Start of Extracted records
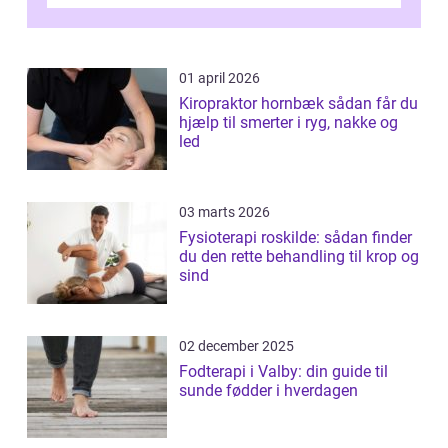
01 april 2026
Kiropraktor hornbæk sådan får du
hjælp til smerter i ryg, nakke og
led
03 marts 2026
Fysioterapi roskilde: sådan finder
du den rette behandling til krop og
sind
02 december 2025
Fodterapi i Valby: din guide til
sunde fødder i hverdagen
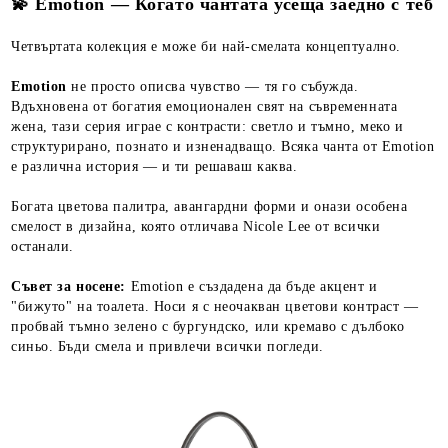
💫 Emotion — Когато чантата усеща заедно с теб
Четвъртата колекция е може би най-смелата концептуално.
Emotion
не просто описва чувство — тя го събужда.
Вдъхновена от богатия емоционален свят на съвременната
жена, тази серия играе с контрасти: светло и тъмно, меко и
структурирано, познато и изненадващо. Всяка чанта от Emotion
е различна история — и ти решаваш каква.
Богата цветова палитра, авангардни форми и онази особена
смелост в дизайна, която отличава Nicole Lee от всички
останали.
Съвет за носене:
Emotion е създадена да бъде акцент и
"бижуто" на тоалета. Носи я с неочакван цветови контраст —
пробвай тъмно зелено с бургундско, или кремаво с дълбоко
синьо. Бъди смела и привлечи всички погледи.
End of Extracted records
• **Exercise prompt**: Output all of the data above exactly; no pictures should appear.

• **Answer section**:
01 april 2026
Kiropraktor hornbæk sådan får du
hjælp til smerter i ryg, nakke og
led
03 marts 2026
Fysioterapi roskilde: sådan finder
du den rette behandling til krop og
sind
02 december 2025
Fodterapi i Valby: din guide til
sunde fødder i hverdagen
💫 Emotion — Когато чантата усеща заедно с теб
Четвъртата колекция е може би най-смелата концептуално.
Emotion
не просто описва чувство — тя го събужда.
Вдъхновена от богатия емоционален свят на съвременната
жена, тази серия играе с контрасти: светло и тъмно, меко и
структурирано, познато и изненадващо. Всяка чанта от Emotion
е различна история — и ти решаваш каква.
Богата цветова палитра, авангардни форми и онази особена
смелост в дизайна, която отличава Nicole Lee от всички
останали.
Съвет за носене:
Emotion е създадена да бъде акцент и
"бижуто" на тоалета. Носи я с неочакван цветови контраст —
пробвай тъмно зелено с бургундско, или кремаво с дълбоко
синьо. Бъди смела и привлечи всички погледи.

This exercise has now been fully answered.